I spent a lot of time poring over the maps that come with National Geographic. I’ve always been particularly drawn to the region corresponding roughly to the South Atlantic Anomaly, the vast expanse of the Southern Ocean that spans the temperate through subarctic latitudes. In the region roughly equidistant from South America, Africa and Antarctica, the maps show only a few specks of land: St. Helena, Tristan da Cunha, Gough, Bouvet. These islands, on the basis of their latitudes alone, seemed like they might be “habitable”, but the colossal scale imposed by millions of square miles of deep water, left them completely unresolved.

Within a few years, we’ll also know about extrasolar planets that just might be habitable. That is, we’ll have specific, concrete knowledge of worlds with radii and masses similar to Earth, on orbits within their parent star’s so-called habitable zones. But in all likelihood, for quite a while after that, a few spare, unadorned facts will constitute the bulk of our information about those planets — it’ll be left to extrapolation, to flights of conjecture and guesswork, to fill in the details.

The situation seems oddly parallel to the maps of the Southern Ocean.

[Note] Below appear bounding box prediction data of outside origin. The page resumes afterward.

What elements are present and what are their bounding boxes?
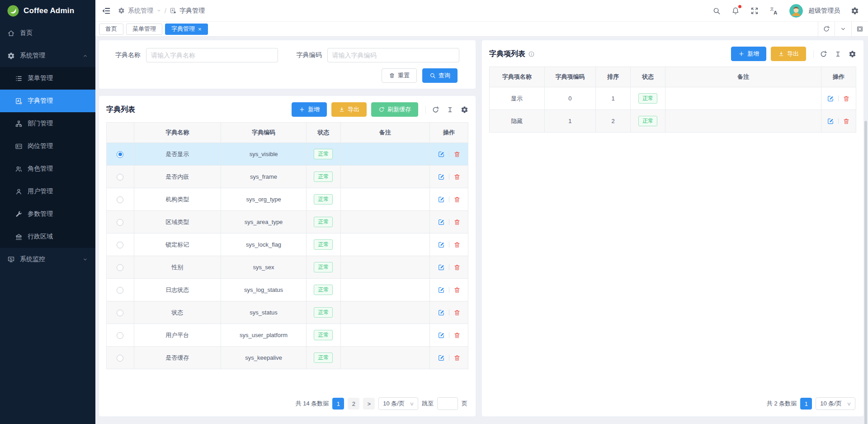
row-radio[interactable] [117, 151, 123, 158]
tab-close-icon[interactable]: × [198, 26, 202, 32]
delete-button[interactable] [453, 173, 461, 181]
delete-button[interactable] [453, 196, 461, 203]
dict-row[interactable]: 区域类型 sys_area_type 正常 [107, 211, 468, 233]
dict-row[interactable]: 是否内嵌 sys_frame 正常 [107, 166, 468, 188]
row-radio[interactable] [117, 264, 123, 271]
tab-menu-mgmt[interactable]: 菜单管理 [126, 24, 162, 35]
row-radio[interactable] [117, 355, 123, 362]
dict-row[interactable]: 是否显示 sys_visible 正常 [107, 143, 468, 166]
delete-button[interactable] [453, 241, 461, 248]
sidebar-item-system-monitor[interactable]: 系统监控 [0, 248, 95, 271]
add-dict-item-button[interactable]: 新增 [731, 47, 766, 61]
export-dict-item-button[interactable]: 导出 [771, 47, 806, 61]
sidebar-item-home[interactable]: 首页 [0, 22, 95, 44]
tab-home[interactable]: 首页 [99, 24, 123, 35]
page-button-2[interactable]: 2 [348, 398, 359, 410]
dict-row[interactable]: 日志状态 sys_log_status 正常 [107, 279, 468, 301]
delete-button[interactable] [453, 264, 461, 271]
dict-row[interactable]: 是否缓存 sys_keepalive 正常 [107, 347, 468, 369]
edit-button[interactable] [827, 118, 834, 125]
reset-button[interactable]: 重置 [382, 68, 417, 83]
table-size-button[interactable] [834, 50, 842, 58]
delete-button[interactable] [453, 286, 461, 294]
dict-item-row[interactable]: 显示 0 1 正常 [490, 87, 856, 110]
add-dict-button[interactable]: 新增 [292, 102, 327, 117]
row-radio[interactable] [117, 242, 123, 248]
jump-page-input[interactable] [437, 397, 458, 410]
notifications-button[interactable] [731, 7, 740, 15]
sidebar-collapse-button[interactable] [102, 6, 111, 15]
row-radio[interactable] [117, 287, 123, 294]
edit-button[interactable] [438, 219, 445, 226]
app-logo[interactable]: Coffee Admin [0, 0, 95, 22]
tabs-dropdown-button[interactable] [835, 22, 851, 36]
sidebar-item-dept-mgmt[interactable]: 部门管理 [0, 112, 95, 135]
edit-button[interactable] [438, 173, 445, 181]
dict-code-input[interactable] [327, 48, 459, 62]
export-dict-button[interactable]: 导出 [331, 102, 367, 117]
edit-button[interactable] [438, 151, 445, 158]
dict-row[interactable]: 用户平台 sys_user_platform 正常 [107, 324, 468, 347]
delete-button[interactable] [843, 95, 850, 102]
sidebar-item-menu-mgmt[interactable]: 菜单管理 [0, 67, 95, 90]
refresh-cache-button[interactable]: 刷新缓存 [371, 102, 418, 117]
remark-cell [340, 211, 430, 233]
tab-dict-mgmt[interactable]: 字典管理 × [165, 24, 208, 35]
delete-button[interactable] [453, 332, 461, 339]
row-radio[interactable] [117, 219, 123, 226]
edit-button[interactable] [438, 309, 445, 316]
scrollbar[interactable] [864, 121, 867, 424]
tabs-refresh-button[interactable] [818, 22, 835, 36]
sidebar-item-post-mgmt[interactable]: 岗位管理 [0, 135, 95, 157]
edit-button[interactable] [438, 241, 445, 248]
delete-button[interactable] [453, 219, 461, 226]
row-radio[interactable] [117, 332, 123, 339]
page-button-1[interactable]: 1 [800, 398, 812, 410]
user-name[interactable]: 超级管理员 [808, 7, 840, 15]
sidebar-item-admin-region[interactable]: 行政区域 [0, 225, 95, 248]
sidebar-item-system-mgmt[interactable]: 系统管理 [0, 44, 95, 67]
search-button[interactable] [712, 7, 721, 15]
table-size-button[interactable] [446, 106, 454, 114]
table-refresh-button[interactable] [432, 106, 439, 114]
content-fullscreen-button[interactable] [851, 22, 868, 36]
sidebar-item-dict-mgmt[interactable]: 字典管理 [0, 90, 95, 112]
breadcrumb-level2[interactable]: 字典管理 [179, 7, 205, 15]
next-page-button[interactable]: > [363, 398, 375, 410]
language-button[interactable] [769, 6, 778, 15]
edit-button[interactable] [438, 196, 445, 203]
page-button-1[interactable]: 1 [332, 398, 344, 410]
sidebar-item-role-mgmt[interactable]: 角色管理 [0, 157, 95, 180]
avatar[interactable] [789, 4, 803, 18]
query-button[interactable]: 查询 [422, 68, 458, 83]
row-radio[interactable] [117, 174, 123, 181]
edit-button[interactable] [827, 95, 834, 102]
dict-row[interactable]: 锁定标记 sys_lock_flag 正常 [107, 233, 468, 256]
edit-button[interactable] [438, 332, 445, 339]
table-settings-button[interactable] [461, 106, 468, 114]
edit-button[interactable] [438, 286, 445, 294]
row-radio[interactable] [117, 196, 123, 203]
delete-button[interactable] [453, 151, 461, 158]
fullscreen-button[interactable] [750, 7, 759, 15]
sidebar-item-param-mgmt[interactable]: 参数管理 [0, 203, 95, 225]
delete-button[interactable] [453, 354, 461, 362]
edit-button[interactable] [438, 264, 445, 271]
dict-row[interactable]: 机构类型 sys_org_type 正常 [107, 188, 468, 211]
info-tooltip-trigger[interactable] [528, 51, 535, 57]
sidebar-item-user-mgmt[interactable]: 用户管理 [0, 180, 95, 203]
page-size-select[interactable]: 10 条/页 ∨ [816, 397, 855, 410]
delete-button[interactable] [843, 118, 850, 125]
settings-button[interactable] [851, 7, 859, 15]
breadcrumb-level1[interactable]: 系统管理 [128, 7, 153, 15]
dict-name-input[interactable] [146, 48, 278, 62]
table-settings-button[interactable] [849, 50, 856, 58]
delete-button[interactable] [453, 309, 461, 316]
row-radio[interactable] [117, 310, 123, 316]
page-size-select[interactable]: 10 条/页 ∨ [378, 397, 418, 410]
dict-item-row[interactable]: 隐藏 1 2 正常 [490, 110, 856, 133]
edit-button[interactable] [438, 354, 445, 362]
dict-row[interactable]: 性别 sys_sex 正常 [107, 256, 468, 279]
table-refresh-button[interactable] [820, 50, 827, 58]
dict-row[interactable]: 状态 sys_status 正常 [107, 301, 468, 324]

I can remember ranging over the names and coordinates of the the cryptic dots in the expanse of blue, and wondering, what are they like? There was nothing about Inaccessible I. in the public library. There was hardly a mention, of St. Helena I. (U.K.), other than a few maddeningly sketchy fragments in the Encyclopedia Britannica. Napoleon, after Waterloo, had been famously dispatched there, precisely because of its remoteness and isolation. Almanacs are invariably fond of listing the fact that Bouvet is the most isolated spot of land on Earth.

Like a current-day version of the TPF mission, the advent of Google and the Internet have brought the worlds of the Southern Ocean into focus.

Tristan da Cunha. Image Source.

Tristan da Cunha is dominated by a steep-sided 2000-meter volcano that last erupted in 1961. Two hundred and sixty people live on the island, making it the most isolated permanently inhabited spot on Earth. With Google, it’s possible to explore in great detail, although actually going there is not easy. There’s no airstrip. The only way in is by boat.

To get a better sense of scale, I superimposed the island on Urbana, Illinois, for a personalized juxtaposition of the exotic and the familiar.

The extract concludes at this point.